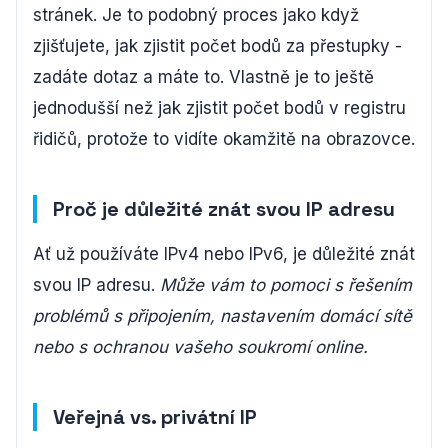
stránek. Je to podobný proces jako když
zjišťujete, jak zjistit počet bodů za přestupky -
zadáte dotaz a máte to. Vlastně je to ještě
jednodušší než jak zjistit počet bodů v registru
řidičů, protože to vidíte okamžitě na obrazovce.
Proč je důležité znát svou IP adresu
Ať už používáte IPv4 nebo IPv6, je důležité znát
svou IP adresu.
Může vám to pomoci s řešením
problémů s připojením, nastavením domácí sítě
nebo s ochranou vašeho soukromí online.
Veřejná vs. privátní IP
---*---
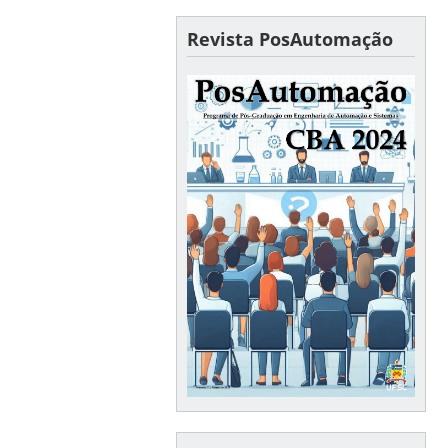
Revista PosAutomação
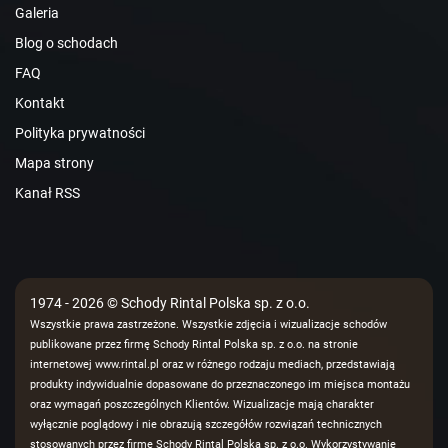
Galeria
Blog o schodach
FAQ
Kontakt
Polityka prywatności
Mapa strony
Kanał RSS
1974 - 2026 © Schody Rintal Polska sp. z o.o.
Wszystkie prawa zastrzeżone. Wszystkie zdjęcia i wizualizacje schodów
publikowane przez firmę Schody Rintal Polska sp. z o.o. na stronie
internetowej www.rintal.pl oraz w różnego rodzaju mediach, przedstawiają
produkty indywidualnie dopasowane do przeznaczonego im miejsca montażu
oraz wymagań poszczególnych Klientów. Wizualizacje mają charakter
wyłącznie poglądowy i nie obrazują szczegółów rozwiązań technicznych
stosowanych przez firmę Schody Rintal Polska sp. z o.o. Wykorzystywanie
---*---
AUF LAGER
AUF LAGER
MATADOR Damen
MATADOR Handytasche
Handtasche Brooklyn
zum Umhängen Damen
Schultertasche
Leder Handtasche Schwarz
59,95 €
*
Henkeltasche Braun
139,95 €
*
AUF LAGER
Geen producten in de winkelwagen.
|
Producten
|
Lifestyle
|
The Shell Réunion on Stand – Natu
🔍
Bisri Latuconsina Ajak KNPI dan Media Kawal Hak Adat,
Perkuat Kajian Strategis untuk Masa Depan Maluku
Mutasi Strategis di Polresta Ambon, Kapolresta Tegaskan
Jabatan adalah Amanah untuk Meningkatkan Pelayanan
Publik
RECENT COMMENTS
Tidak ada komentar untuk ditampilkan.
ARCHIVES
---*---
## Assignment
Reproduce exactly the lines of the records above from the one with "zadáte dotaz a máte to. Vlastně je to ještě" to the one with "Veřejná vs. privátní IP", both included, and leave out everything else.

## Solved exercise
zadáte dotaz a máte to. Vlastně je to ještě
jednodušší než jak zjistit počet bodů v registru
řidičů, protože to vidíte okamžitě na obrazovce.
Proč je důležité znát svou IP adresu
Ať už používáte IPv4 nebo IPv6, je důležité znát
svou IP adresu.
Může vám to pomoci s řešením
problémů s připojením, nastavením domácí sítě
nebo s ochranou vašeho soukromí online.
Veřejná vs. privátní IP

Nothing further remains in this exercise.